My wanderings you have counted;

my tears are stored in your flask;

are they not recorded in your book?

Then do my enemies turn back,

when I call upon you.” Psalms 56:9-10

Raising seven kids has provided countless flask-filling (tears and maybe some brown liquid) wanderings for my wife and me.

In these nearly 23 years of child-rearing and teaching, there have been tears shed over math lessons and science projects, driving lessons and sports, boyfriends, girlfriends, and friends who turned out not to be friends.
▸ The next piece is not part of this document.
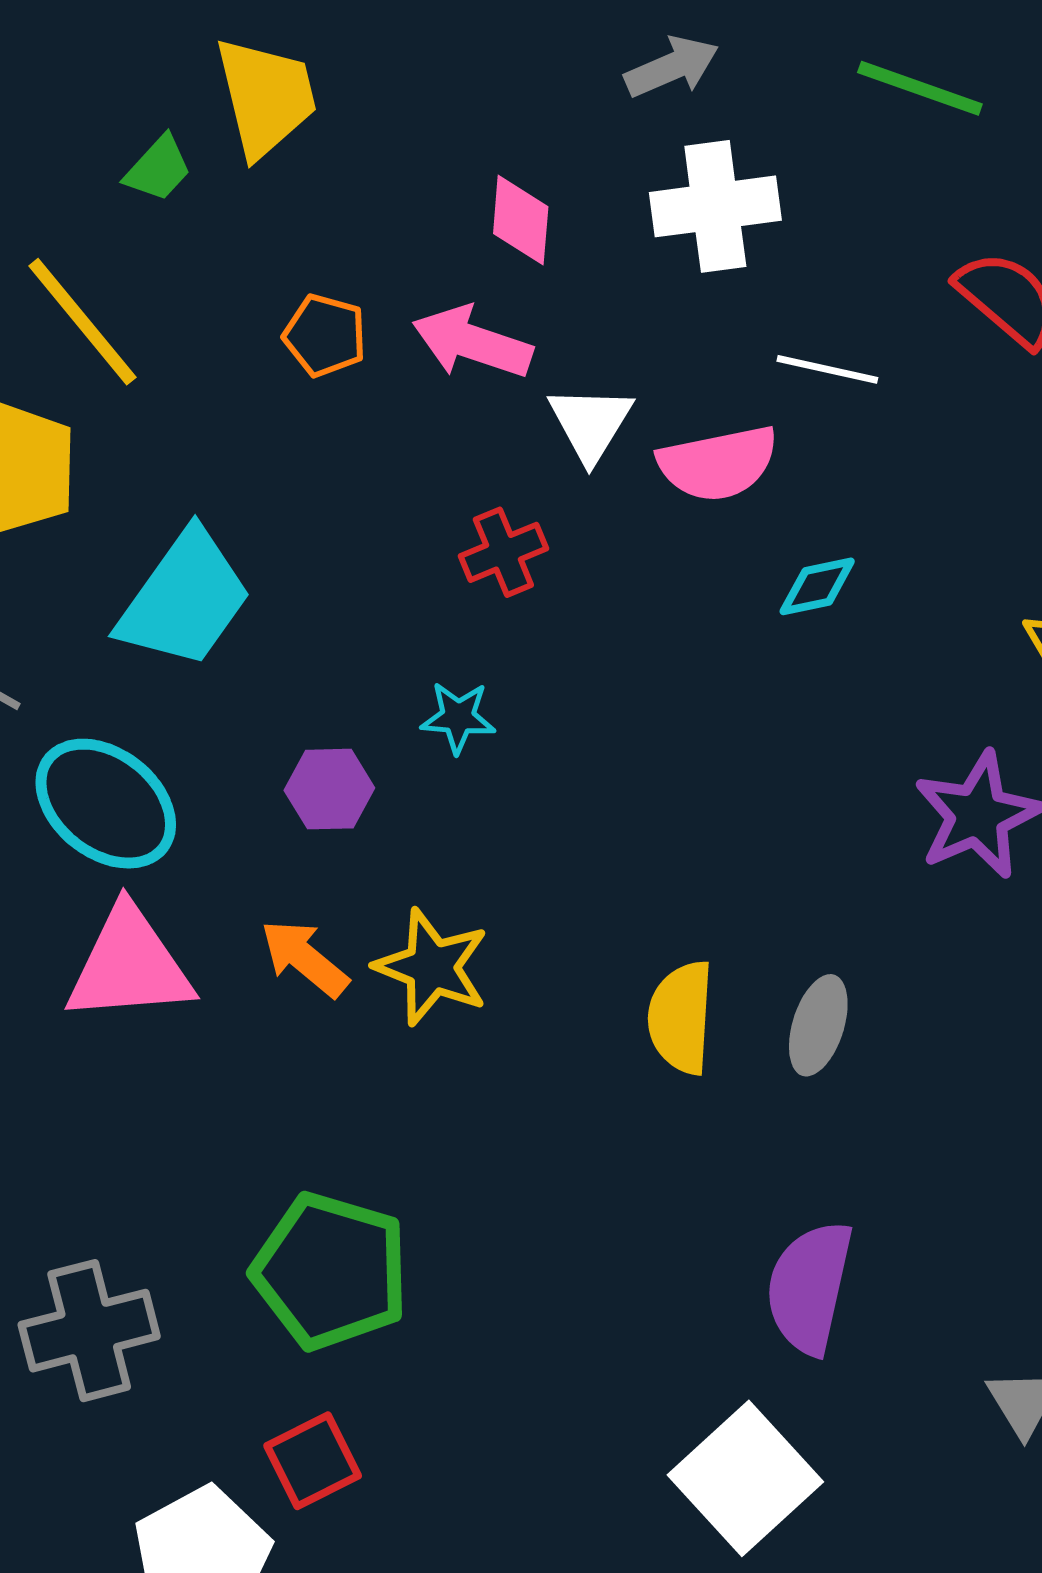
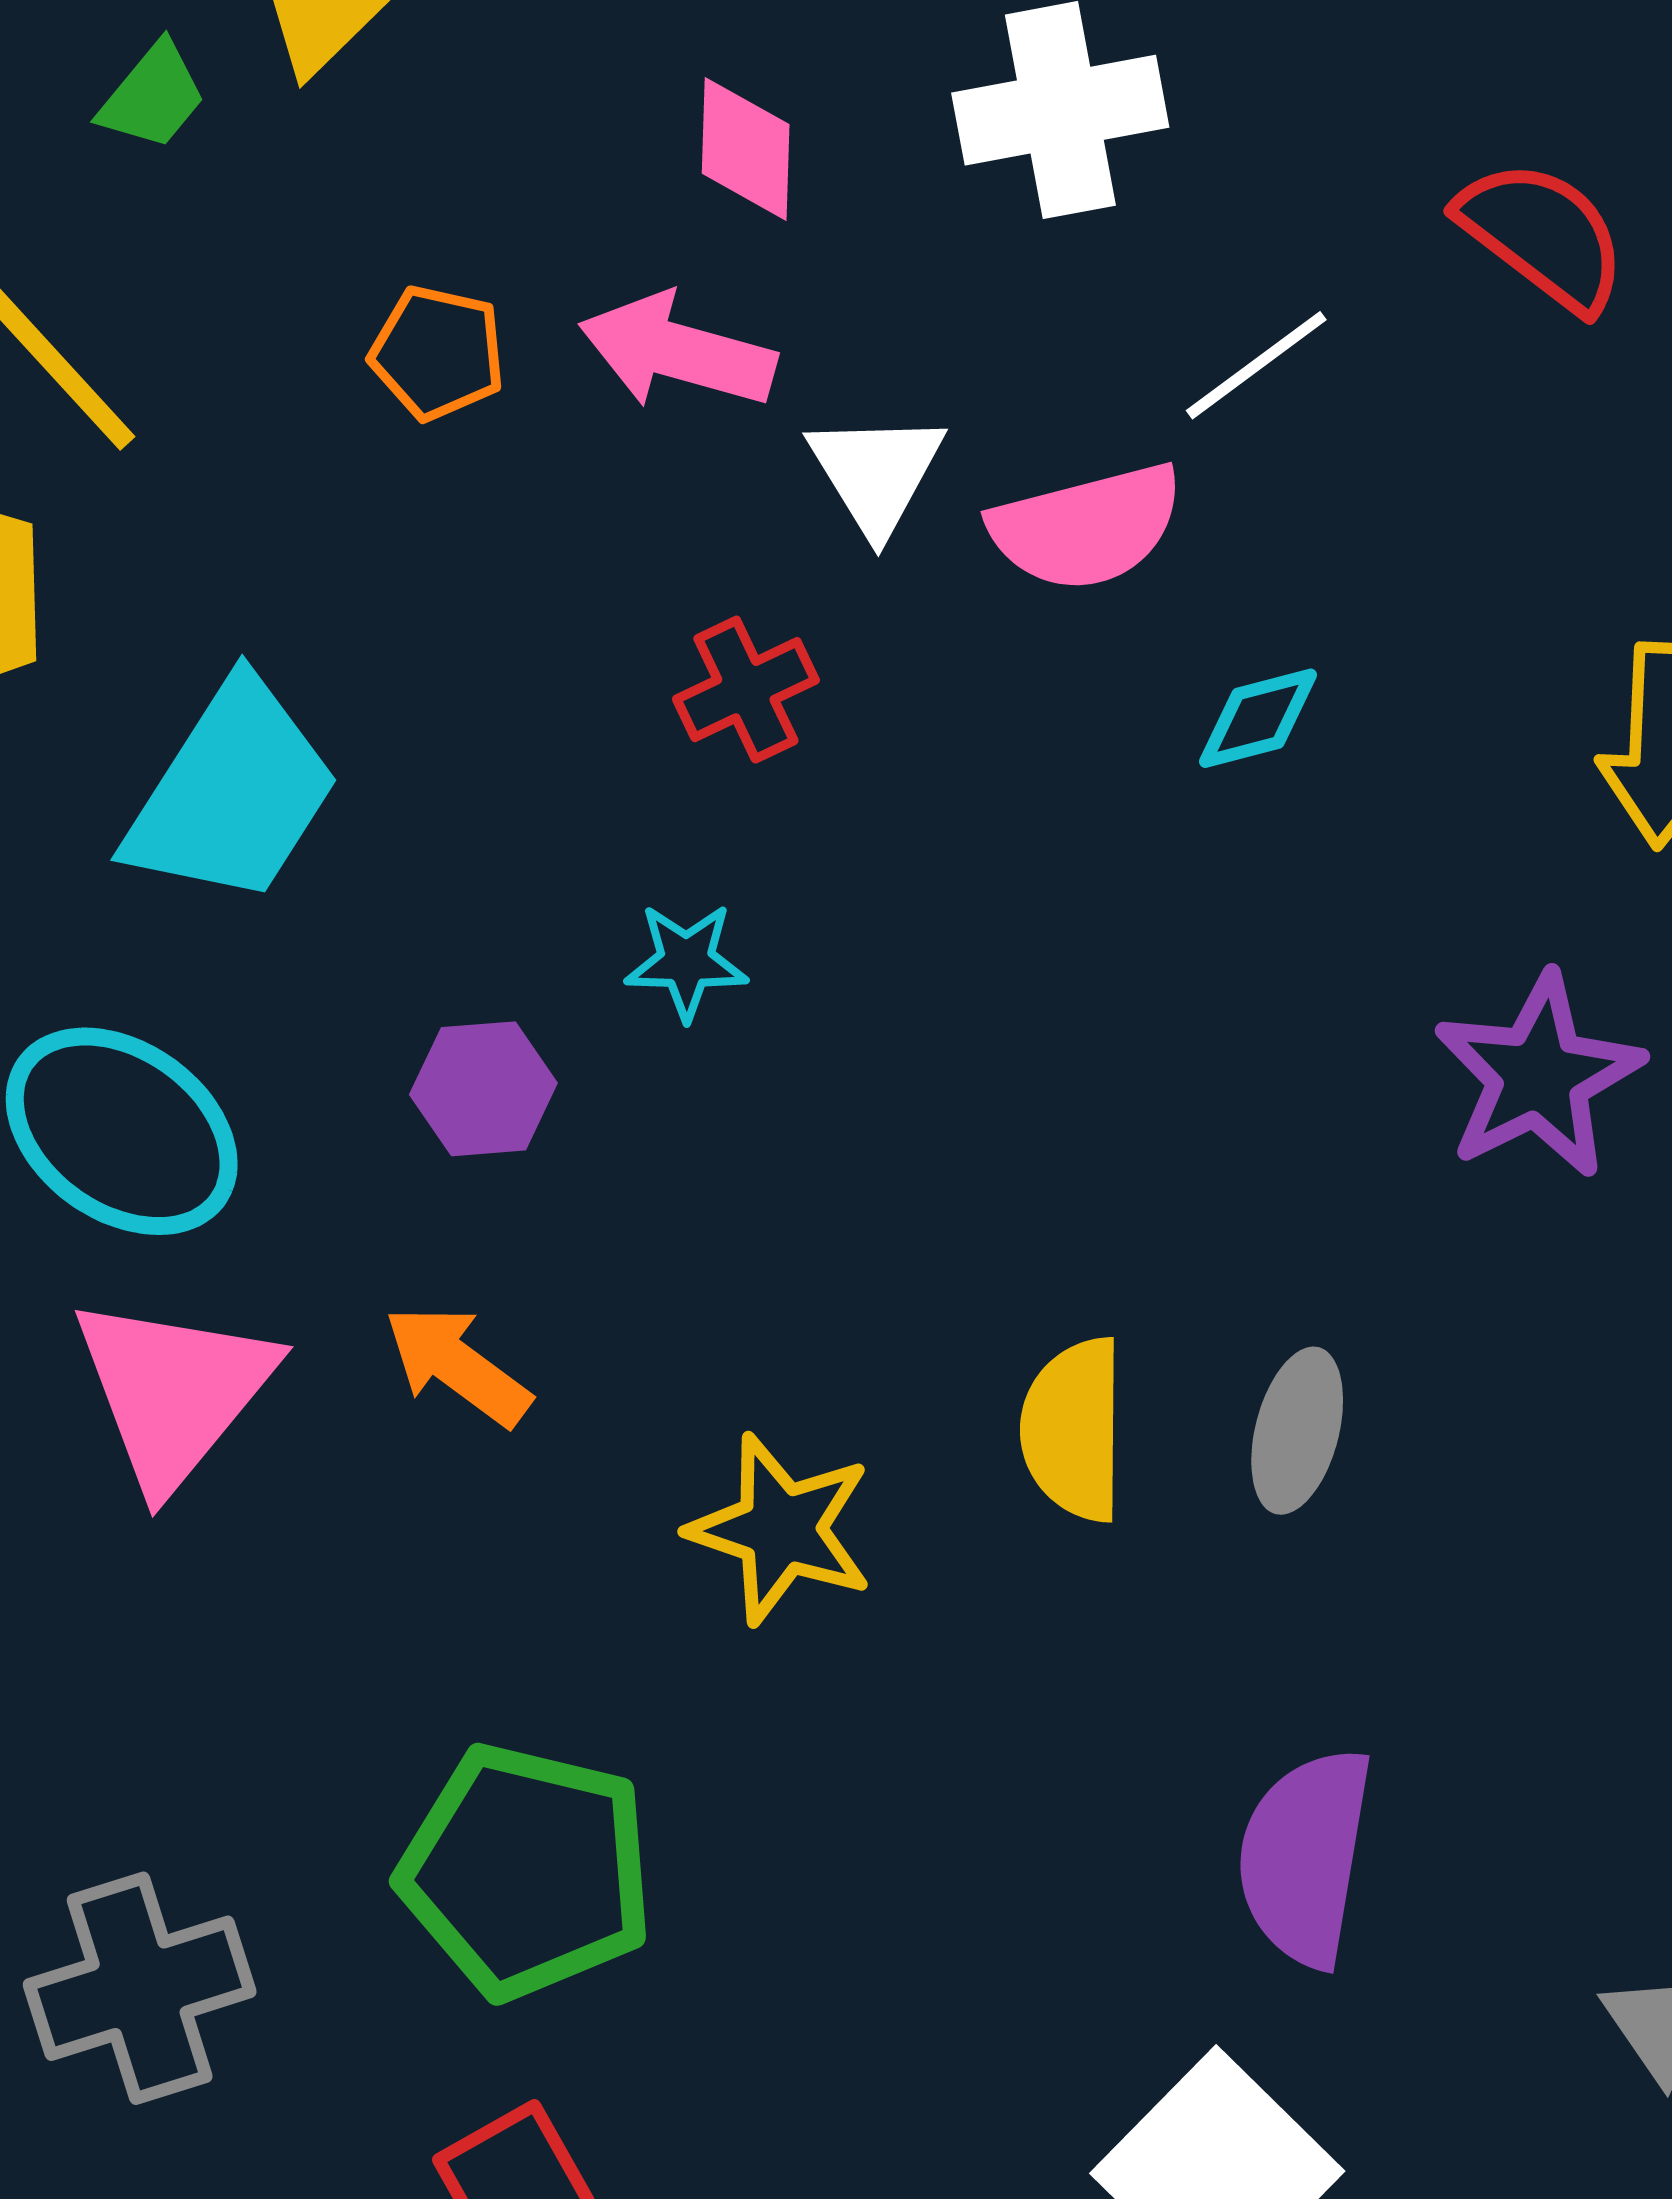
white line: (827, 369) -> (1256, 365), turned -46
pink triangle: (129, 965) -> (174, 1391), turned -43
yellow star: (432, 967) -> (781, 1529), moved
While every tear ever shed by every child has cut my wife and me to the bone, I wouldn’t change a single thing because—as long as we’re engaged, observant, available, and supportive—we have used those tears of pain as teaching moments that support our mission as parents, which is not to coddle our children and protect them from the world, but to prepare them to handle what the world will throw at them and to get to heaven.

But if our children suffer in silence, without us knowing, or if we ignore their pain, they still learn from their tearful experiences. It’s just a more painful lesson that teaches them that they are unloved: that nobody cares about them, their pain, their struggles, their lives.

They’re wrong…but at that moment there is too much not right, so that negativity, doubt, and fear takes root.

That’s why we have to be there for them.

Sometimes to lift them up.

Sometimes to simply encourage them and remind them that they are loved.

If a stitch in time saves nine, how many hopeless thoughts are saved by one encouraging word, one supportive nod, one shoulder on which to cry?

You’ve seen your enemies turned back during your life, so you know that’s God at work.

He’s using you as an instrument of His peace to remind others that they are loved, that they are seen, that they are not alone.

The interesting thing about this symbiotic relationship is that the teacher learns more than the student, so as you’re helping them, they are helping you to…

Stay the course. Keep the faith. Endure.

Market like you mean it. Now go sell something.